話を聞いて感嘆するルミオに対してハルシウスはムッとする。

「ルミオよ、何を言うておる。わしをあんな小童と一緒にせんで欲しいわ。一瞬でけちょんけちょんに出来るぞあんなやつ。それに今は持っておらぬが、杖さえあれば指一本すら触れさせぬ」

杖を振って呪文を唱える真似をする。

「そう言えば二人とも杖持ってないね。使ってないやつで良かったらあげようか?」

そう言ってカバンから束になっている杖を取り出した。束ねられた杖は長さや太さだけでなく、材質まで様々なものが入っていた。束を見て二人は驚いた。

「そんなに持っておるのか⁉︎」

「使い分けてるからね。それでも使わなくなったやつあるから良いよ。はい、これとこれがいいんじゃない?」

そう言って一本ずつ渡そうとするが、ルミオは受け取らなかった。

「いえ、僕は大丈夫です。これがありますから」

そう言って壁にかかってる槍を指差す。

「それに多分、僕は余り魔法が上手く使えないんですよね」

そう言って右の人差し指からろうそくの様に炎を灯す。炎は付いたものの、細く、弱弱しいため、機関車に揺られて最後には消えてしまった。

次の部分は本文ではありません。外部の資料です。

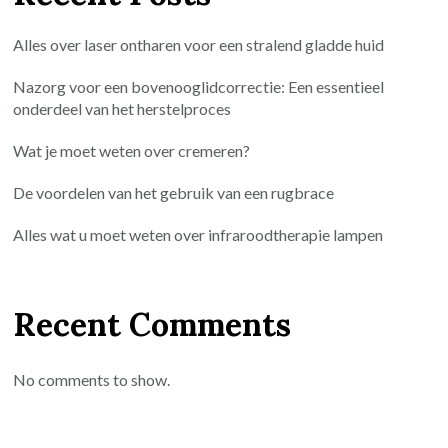
Alles over laser ontharen voor een stralend gladde huid
Nazorg voor een bovenooglidcorrectie: Een essentieel
onderdeel van het herstelproces
Wat je moet weten over cremeren?
De voordelen van het gebruik van een rugbrace
Alles wat u moet weten over infraroodtherapie lampen
Recent Comments
No comments to show.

「確かにこれだと普通の子供よりも使えてないかもね。扱い方というよりは魔力が余り貯められないのかな」

プリシラはうーんと考え込んでいたが、やがて杖をしまった。一方のハルシウスは杖を手に取って確かめる。

「恩に着るぞ。どれ……」

細い杖の上から下までハルシウスの指が撫でる。

「うむ! なかなか良さそうじゃの」

杖から炎を出してみる。ルミオとは対照的に、太く、力強い炎が灯った。

「気に入ってくれて良かった」

 そして、三人はメフロンに到着した。駅に降りると乗った街では想像できない程の人でぎゅうぎゅうになる。ハルシウスとルミオは成る程と言った顔をしてから狭い隙間を縫う様に進んだ。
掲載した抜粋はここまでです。